Speakers
Description
A Low-Temperature Plasma (LTP) is a partially ionized gas in which electron energies are of the order of the ionisation potential of atoms and molecules, typically of a few eV, while the ions and the neutral are at low energy, close to room temperature. Essentially, this plasma represents a non-equilibrium system, with the electron temperature being higher than the ion temperature, even of orders of magnitude. In this kind of plasma, the interactions of neutrals with each other and with the wall play a particular role in the redistribution of energy, thus modifying, ultimately, the energy distribution function of the electrons. LTP are present in natural phenomena such as the interstellar medium and the aurora borealis, while laboratory and industrial LTP are of interest in various applied fields such as biomedicine, agriculture and food systems, energy, aerospace, electronics, materials science, environmental remediation and, more recently, plasma-catalysis.

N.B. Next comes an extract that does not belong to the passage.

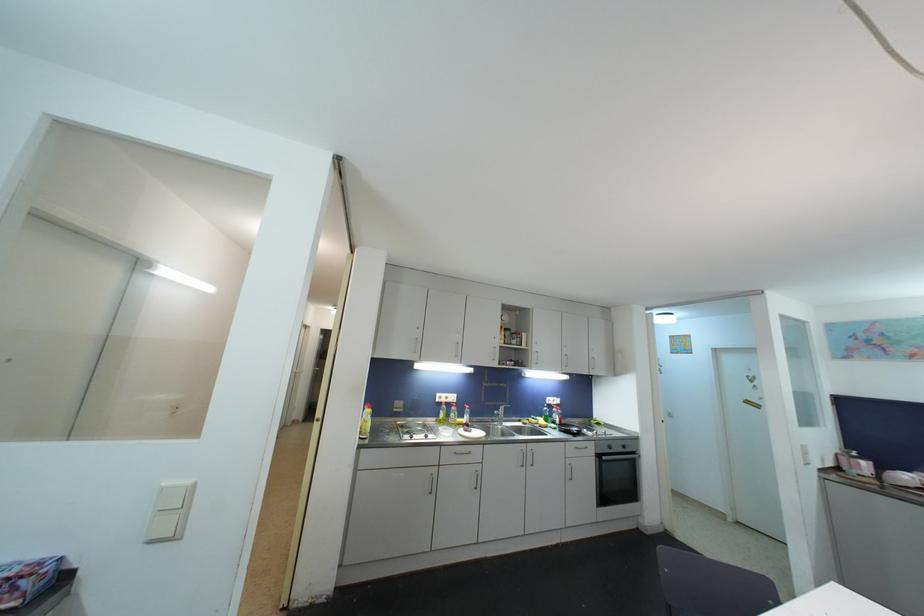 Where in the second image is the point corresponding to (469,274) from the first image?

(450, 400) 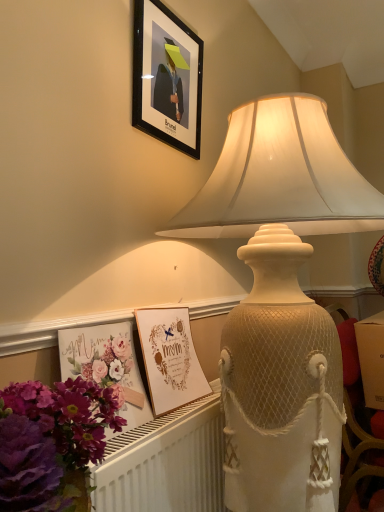 Find the location of a particular element. vacant space in front of matte gold postcard at lower center, arranged as the 2th postcard when viewed from the front is located at coordinates (170, 422).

Dusty Plasma (DP) and Non-Neutral Plasma (NNP) constitute two special classes of LTP deserving a dedicated discussion. DP is a complex LTP plasma that also contains charged micro- or nano-particles, which led to more complex dynamics and processes that are not found in LTP.
For DP the field of interest spans from the synthesis of functional nanoparticles, environmental monitoring, semiconductor fabrication, and understanding planetary formation processes.
In NNP the net charge creates an electric field large enough to play an important or even dominant role in the plasma dynamics. In the last years, these plasmas have attracted attention for the applications that can be derived for sophisticated devices, like free electron lasers, gyrotrons, or other electromagnetic wave generators.
LTP plasmas are characterised by multiple and complex physico-chemical processes occurring within them, which can be highlighted and studied through experimental setups equipped with appropriate diagnostic systems.
Furthermore, nowadays the need to create a synergy between experiments and theory is increasingly evident, and LTP are studied using multi-scale models (both on time and length) in which the result of the previous step becomes the input of the next step. These models are based on very accurate theoretical-computational methods, also due to the notable advances in HPC (High-performance computing). Of particular relevance in the study of LTP plasmas is the interplay between chemistry and physics, so that the introduction of the former can help to understand the occurrence of processes that would not otherwise occur. In this regard, it is worth mentioning a method, introduced in the 70s, which for many decades has been unique in the international scenario, this is the state-to-state approach used to study the kinetics, thermodynamic and transport properties of LTP (see [1] and references therein).
In this contribution, we will provide an overview of the key characteristics of LTP, with a specific focus on DP and NNP. We will highlight the chemical and physical processes that occur within these systems, as well as the theoretical modelling methodologies and experimental techniques used for their study and characterization. Additionally, we will emphasise the various applications of LTP. In this context, we will try to provide a comprehensive framework of the various Italian research groups that deal with the different aspects in the field of LTP.
Reference:
[1] M. Capitelli, et al. Plasma Sources Sci. Technol. , 16, S30 (2007).